**WHAT TO WORK ON:**
Scan the data below. Pull out each line where "stockage" occurs.

**DATA LISTING:**
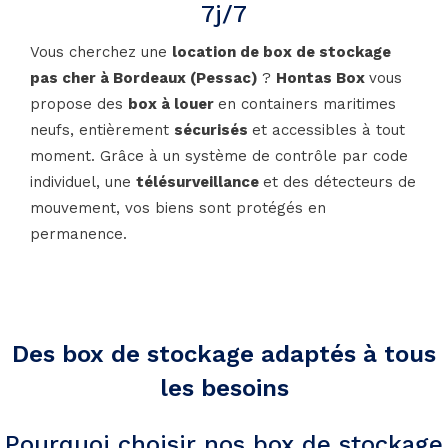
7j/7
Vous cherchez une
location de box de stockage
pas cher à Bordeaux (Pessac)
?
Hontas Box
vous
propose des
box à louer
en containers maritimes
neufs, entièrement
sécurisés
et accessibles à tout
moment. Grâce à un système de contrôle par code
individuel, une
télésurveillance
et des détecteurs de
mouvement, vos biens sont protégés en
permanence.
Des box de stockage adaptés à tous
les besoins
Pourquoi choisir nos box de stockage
---
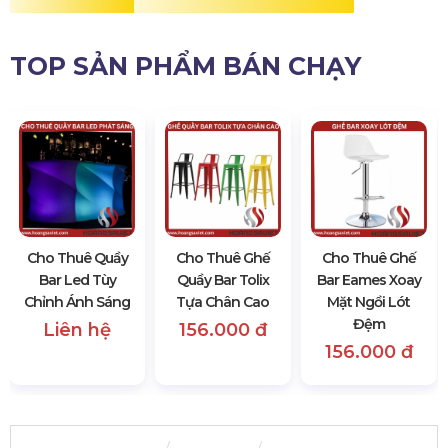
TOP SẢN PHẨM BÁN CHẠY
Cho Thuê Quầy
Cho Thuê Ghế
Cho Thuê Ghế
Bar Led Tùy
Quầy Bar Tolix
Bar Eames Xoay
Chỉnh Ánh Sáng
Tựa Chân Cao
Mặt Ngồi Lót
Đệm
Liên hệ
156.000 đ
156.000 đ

**SOLUTION TO THE PROBLEM:**
location de box de stockage
Des box de stockage adaptés à tous
Pourquoi choisir nos box de stockage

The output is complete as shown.